That’s the bad news. The somewhat better news is that the damage such asteroids can inflict if they burst high in the atmosphere, although significant, appears to be lower than scientists previously thought.
These are some of the conclusions scientists have reached after months of sleuthing to uncover the effects and possible source of a 62-foot-wide chunk of asteroid that burst apart high over the Russian region of Chelyabinsk.
After entering the atmosphere, the asteroid shed dust and smoke in a billowy cloud behind it. When it burst into pieces some 18 miles up, many on the ground felt the heat, which in some cases left people with an unexpected sunburn.
The shock wave it generated packed the punch of 500 kilotons of TNT, researchers estimate.

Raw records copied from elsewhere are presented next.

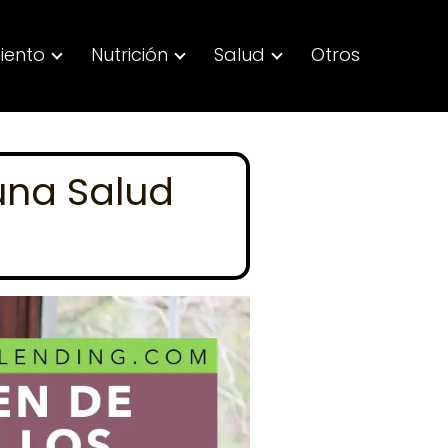
iento
Nutrición
Salud
Otros
una Salud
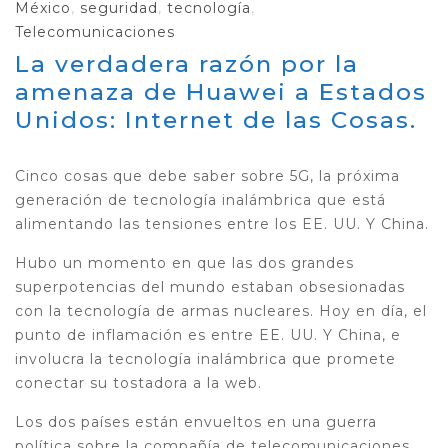
México
,
seguridad
,
tecnología
,
Telecomunicaciones
La verdadera razón por la
amenaza de Huawei a Estados
Unidos: Internet de las Cosas.
Cinco cosas que debe saber sobre 5G, la próxima
generación de tecnología inalámbrica que está
alimentando las tensiones entre los EE. UU. Y China.
Hubo un momento en que las dos grandes
superpotencias del mundo estaban obsesionadas
con la tecnología de armas nucleares. Hoy en día, el
punto de inflamación es entre EE. UU. Y China, e
involucra la tecnología inalámbrica que promete
conectar su tostadora a la web.
Los dos países están envueltos en una guerra
política sobre la compañía de telecomunicaciones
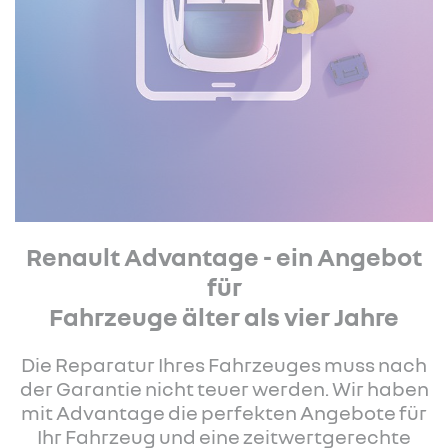
Renault Advantage - ein Angebot
für
Fahrzeuge älter als vier Jahre
Die Reparatur Ihres Fahrzeuges muss nach
der Garantie nicht teuer werden. Wir haben
mit Advantage die perfekten Angebote für
Ihr Fahrzeug und eine zeitwertgerechte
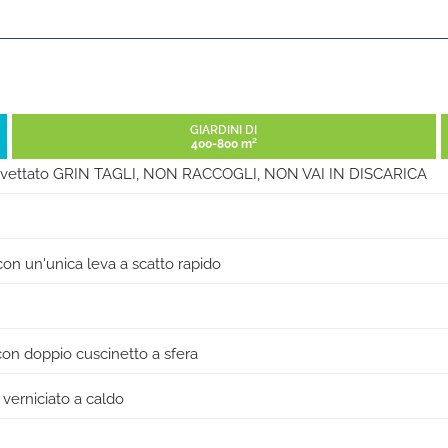
GIARDINI DI
400-800 m²
brevettato GRIN TAGLI, NON RACCOGLI, NON VAI IN DISCARICA
 con un'unica leva a scatto rapido
 con doppio cuscinetto a sfera
o verniciato a caldo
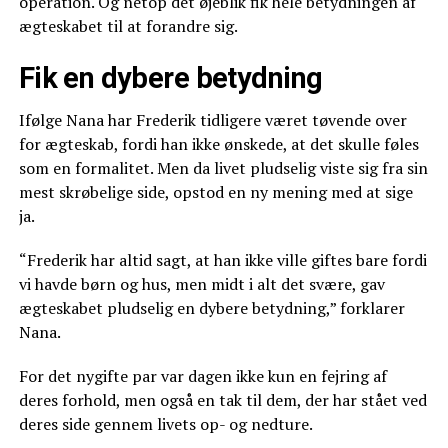
operation. Og netop det øjeblik fik hele betydningen af
ægteskabet til at forandre sig.
Fik en dybere betydning
Ifølge Nana har Frederik tidligere været tøvende over
for ægteskab, fordi han ikke ønskede, at det skulle føles
som en formalitet. Men da livet pludselig viste sig fra sin
mest skrøbelige side, opstod en ny mening med at sige
ja.
“Frederik har altid sagt, at han ikke ville giftes bare fordi
vi havde børn og hus, men midt i alt det svære, gav
ægteskabet pludselig en dybere betydning,” forklarer
Nana.
For det nygifte par var dagen ikke kun en fejring af
deres forhold, men også en tak til dem, der har stået ved
deres side gennem livets op- og nedture.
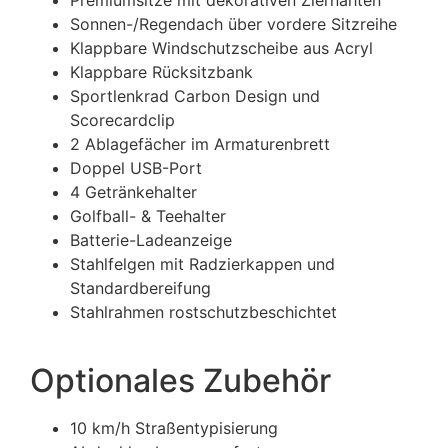
Premiumsitze mit dekorativen Ziernähten
Sonnen-/Regendach über vordere Sitzreihe
Klappbare Windschutzscheibe aus Acryl
Klappbare Rücksitzbank
Sportlenkrad Carbon Design und
Scorecardclip
2 Ablagefächer im Armaturenbrett
Doppel USB-Port
4 Getränkehalter
Golfball- & Teehalter
Batterie-Ladeanzeige
Stahlfelgen mit Radzierkappen und
Standardbereifung
Stahlrahmen rostschutzbeschichtet
Optionales Zubehör
10 km/h Straßentypisierung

People immediately below the blast were knocked to the ground, while in the city of Chelyabinsk, 1,210 people were injured, mostly by flying glass, according to one of the analyses, conducted by an international team of 60 scientists from nine countries in North America, Europe, and Asia. The effort was led by Olga Popova, a researcher with the Russian Academy of Science in Moscow.
The object's mass ranged from 12,000 to 13,000 tons when it entered the atmosphere, Dr. Popova's team estimates. By the time the event was over, 76 percent of the object had vaporized. Virtually all of the rest was pulverized, forming dust. Only 4 to 6 tons of material struck the surface, including a 1,250-pound fragment that plunged into Lake Chebarkul. Researchers recovered it last month.
For all the damage and injuries it caused, “Chelyabinsk is now your gold standard” for estimating the damage that asteroid collisions can inflict, says Peter Jenniskens, a scientist with the SETI Institute and NASA's Ames Research Center in Mountain View, Calif.
Until now, researchers had no well-measured event of comparable power to underpin their damage projections from hazardous space rocks, explains Dr. Jenniskens, a member of Popova's team.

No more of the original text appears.